Commission of the government of Ireland

The Irish Manuscripts Commission was established in 1928 by the newly founded Irish Free State with the intention of furthering the study of Ireland's manuscript collections and archives. Its foundation was primarily motivated by the loss of many historical documents when the Irish Public Record Office was destroyed during the Battle of Dublin in the Irish Civil War, and by the destruction of most Irish family records by the IRA at the Burning of the Custom House in 1920.

The Commission catalogues and publishes editions of such documents. It also publishes the journal Analecta Hibernica, which provides information on the commission's work and editions of shorter manuscripts. Since 1930 it has overseen the publication of over 140 titles.

The commission is run by a chairman and a board appointed by the Irish government. The commission's works were published by the Irish Stationery Office (now the Government Supplies Agency) until 1990. Since 1991 it has published its own works.

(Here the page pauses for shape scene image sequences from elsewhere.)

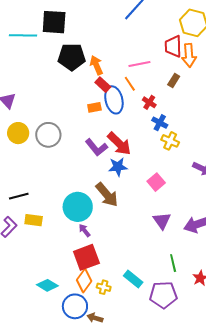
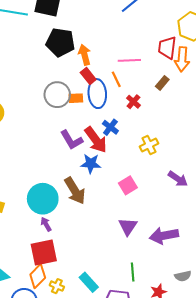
blue cross: (160, 123) -> (110, 127), moved
gray circle: (48, 135) -> (57, 95), moved
yellow cross: (170, 141) -> (149, 145), turned 30

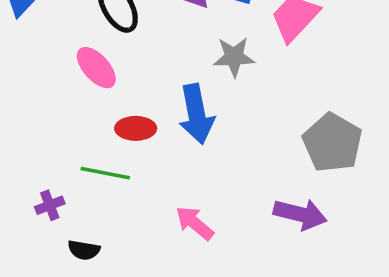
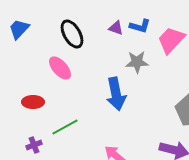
red ellipse: (136, 128) -> (33, 102), moved
green line: (105, 173) -> (65, 127), turned -40

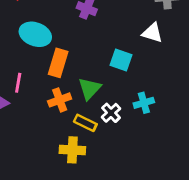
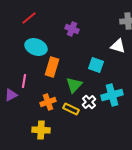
orange cross: (60, 100) -> (48, 102), moved
cyan cross: (144, 103) -> (112, 95), size x1.5
yellow cross: (72, 150) -> (41, 130), moved

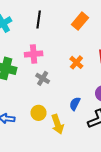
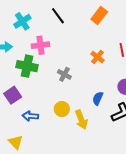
black line: (39, 19) -> (58, 16), turned -42
pink cross: (34, 54) -> (41, 45), moved

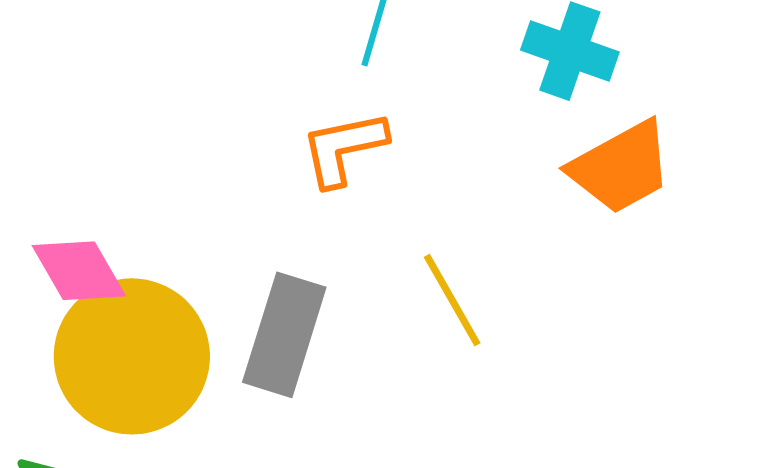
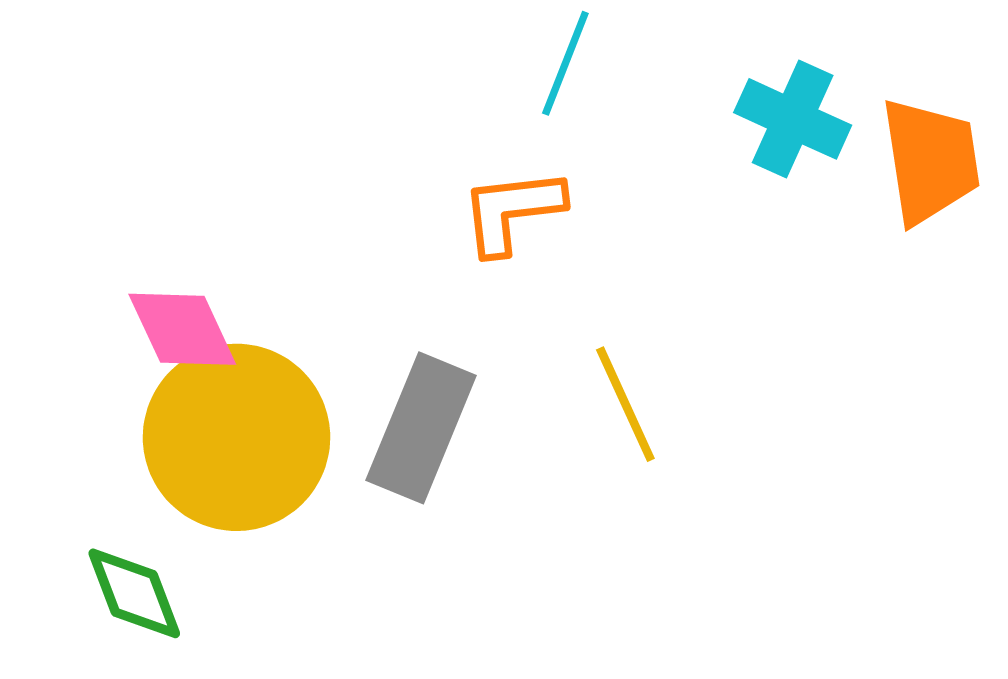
orange trapezoid: (621, 167) -> (930, 161), moved, turned -75

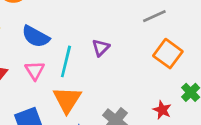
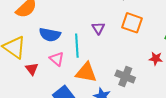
orange square: (168, 54) -> (132, 23), moved
orange triangle: (67, 100) -> (86, 73), turned -35

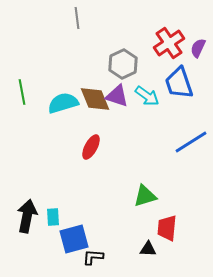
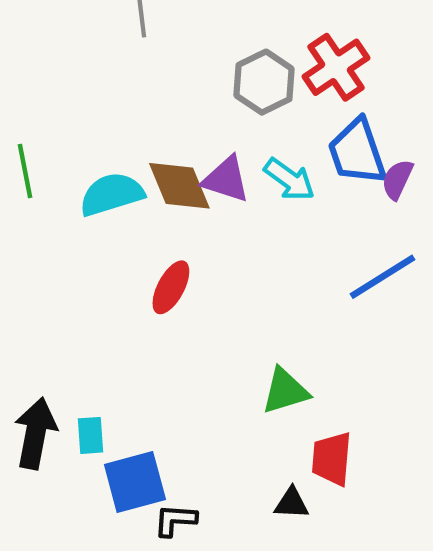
purple semicircle: (198, 48) -> (397, 179), moved
gray hexagon: (123, 64) -> (264, 82), moved

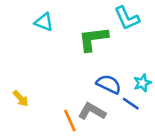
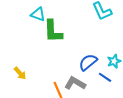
green L-shape: (93, 39) -> (53, 31), moved, turned -85
blue semicircle: (109, 84) -> (88, 62), turned -66

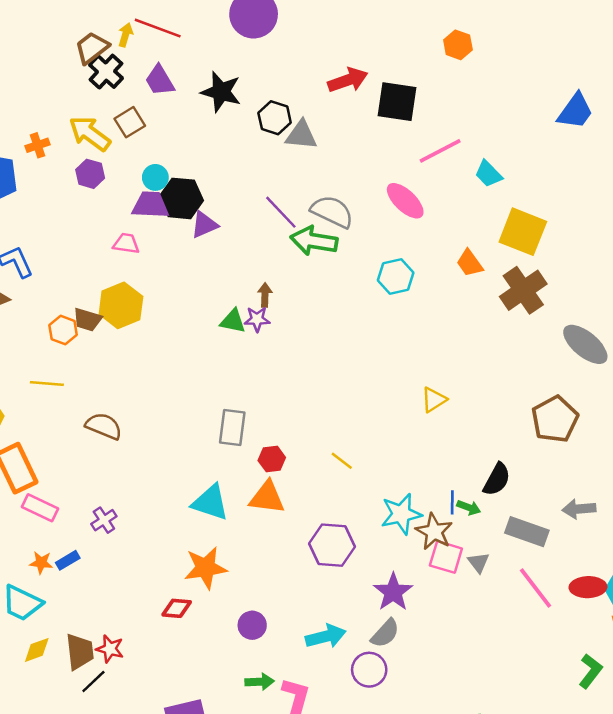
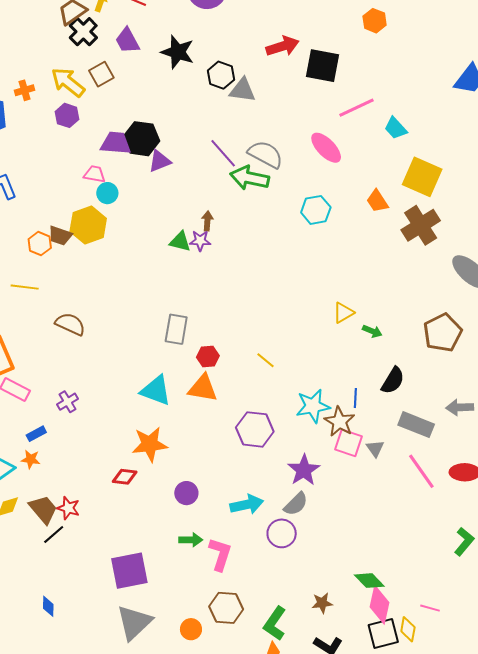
cyan circle: (155, 177) -> (107, 193), moved
green arrow: (469, 508) -> (372, 331), moved
orange star: (41, 563) -> (31, 459), moved
brown trapezoid: (80, 652) -> (43, 509), turned -36

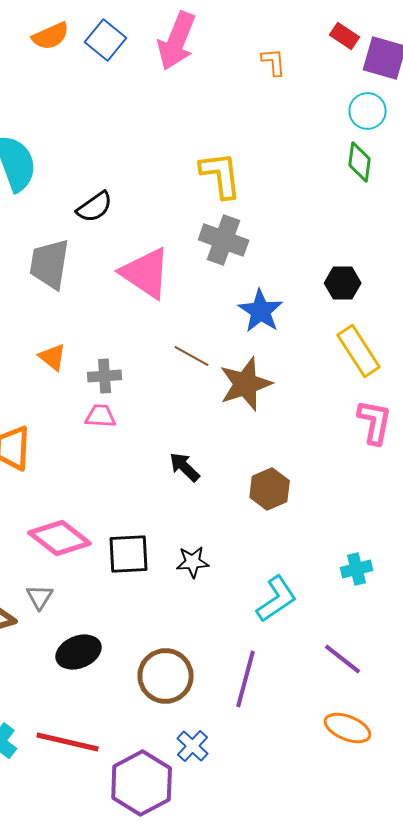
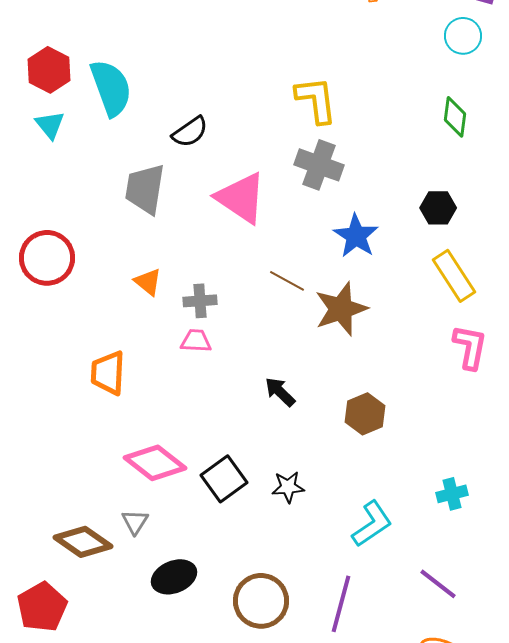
green diamond: (360, 162) -> (455, 117), moved
black square: (129, 554) -> (224, 479), turned -33

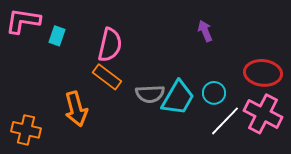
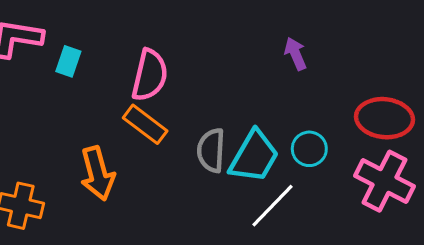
gray semicircle: (150, 94) -> (211, 150), turned 96
white line: (225, 121) -> (272, 206), moved

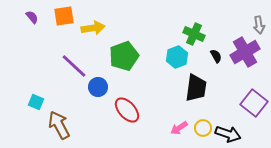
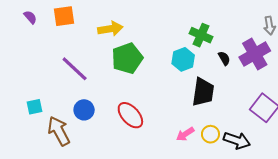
yellow arrow: (93, 28) -> (110, 29), moved
blue circle: (98, 87) -> (84, 110), moved
cyan square: (36, 102) -> (34, 107), turned -35

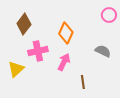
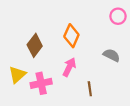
brown diamond: (24, 24) -> (35, 45), moved
pink cross: (38, 51) -> (41, 83), moved

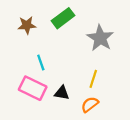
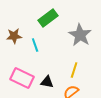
brown star: (27, 25) -> (14, 36), moved
cyan line: (41, 63) -> (35, 45), moved

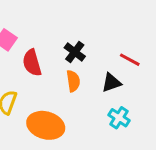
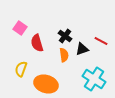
black triangle: (111, 83) -> (82, 49), moved
cyan cross: (119, 118) -> (94, 79), size x1.6

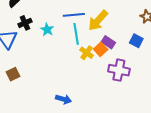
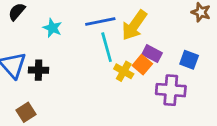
black cross: (25, 23) -> (39, 70), moved, turned 32
cyan star: (47, 29) -> (52, 28), moved
blue square: (136, 41) -> (189, 60), moved

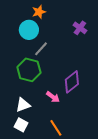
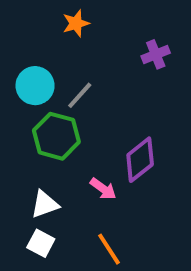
purple cross: (80, 28) -> (156, 54), turned 32
cyan circle: (29, 30) -> (35, 86), moved

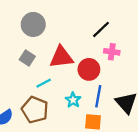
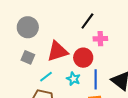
cyan star: (73, 100) -> (73, 79), moved

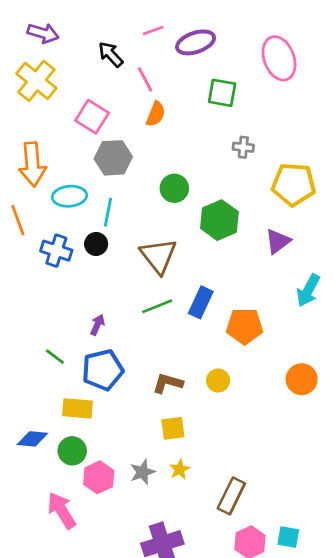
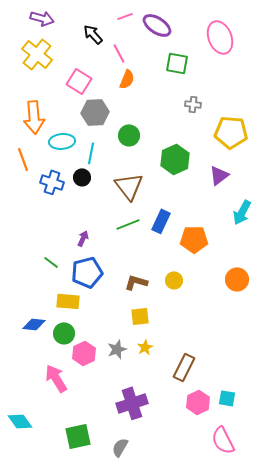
purple ellipse: (196, 42) -> (157, 25), turned 52
green circle: (174, 188) -> (129, 135), moved

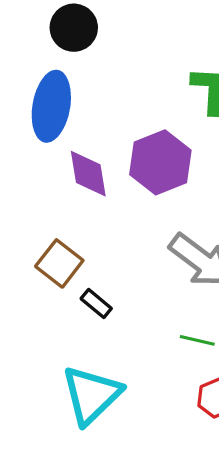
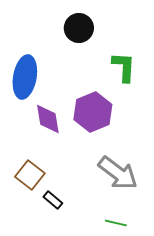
black circle: (74, 28) -> (79, 28), moved

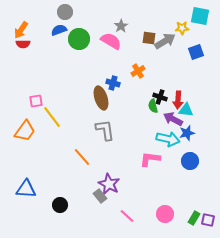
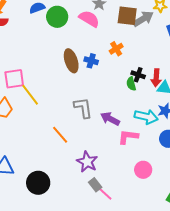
brown square: (149, 38) -> (127, 16), size x1.5
brown ellipse: (101, 98) -> (71, 61), moved
pink square: (36, 101) -> (14, 79), size x1.5
purple arrow: (173, 119) -> (110, 119), moved
gray rectangle: (100, 196) -> (95, 185), moved
black circle: (60, 205) -> (38, 183), size x1.5
pink circle: (165, 214) -> (143, 170), moved

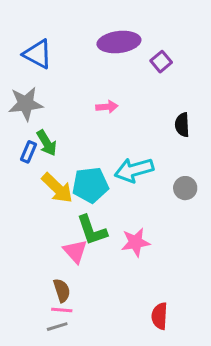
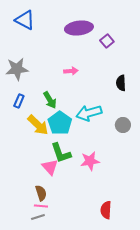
blue triangle: (38, 54) -> (25, 20), moved
green arrow: (47, 143) -> (50, 100), moved
cyan pentagon: (90, 185) -> (60, 123), turned -30

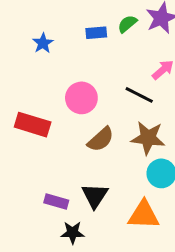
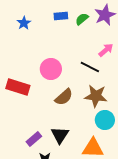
blue rectangle: (96, 33) -> (61, 16), moved
blue star: (43, 43) -> (24, 23), moved
purple rectangle: (56, 202) -> (34, 139), turned -56

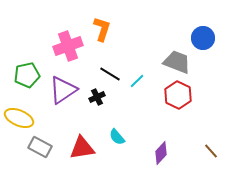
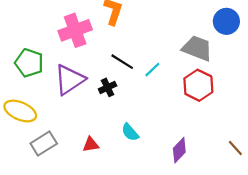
green pentagon: (27, 75) -> (29, 63), turned 30
gray rectangle: (40, 147) -> (44, 143), turned -60
red triangle: (82, 148) -> (91, 145), size x0.6

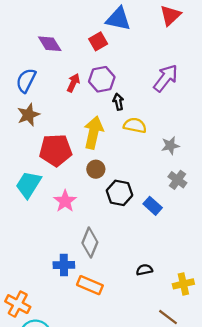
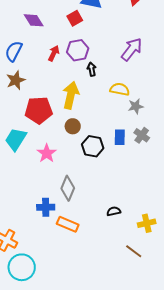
yellow semicircle: (135, 125) -> (120, 89), moved
blue rectangle: (153, 206) -> (120, 137), moved, turned 49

The Irish Manuscripts Commission is based at 45 Merrion Square, Dublin 2. It shares a building with the Irish Architectural Archive.

The commission's first chairman on its foundation was Eoin MacNeill. Among its first board members was Richard Irvine Best. The current chair is James McGuire of University College Dublin.

In 2008, the Government of Ireland announced its intention to amalgamate the commission, the National Archives of Ireland and National Library of Ireland as part of a wide-ranging programme of cut-backs. The announcement proved highly controversial, with Fintan O'Toole and Donnchadh Ó Corráin among the most vocal opponents of the measure. This merger, in the end, did not go ahead.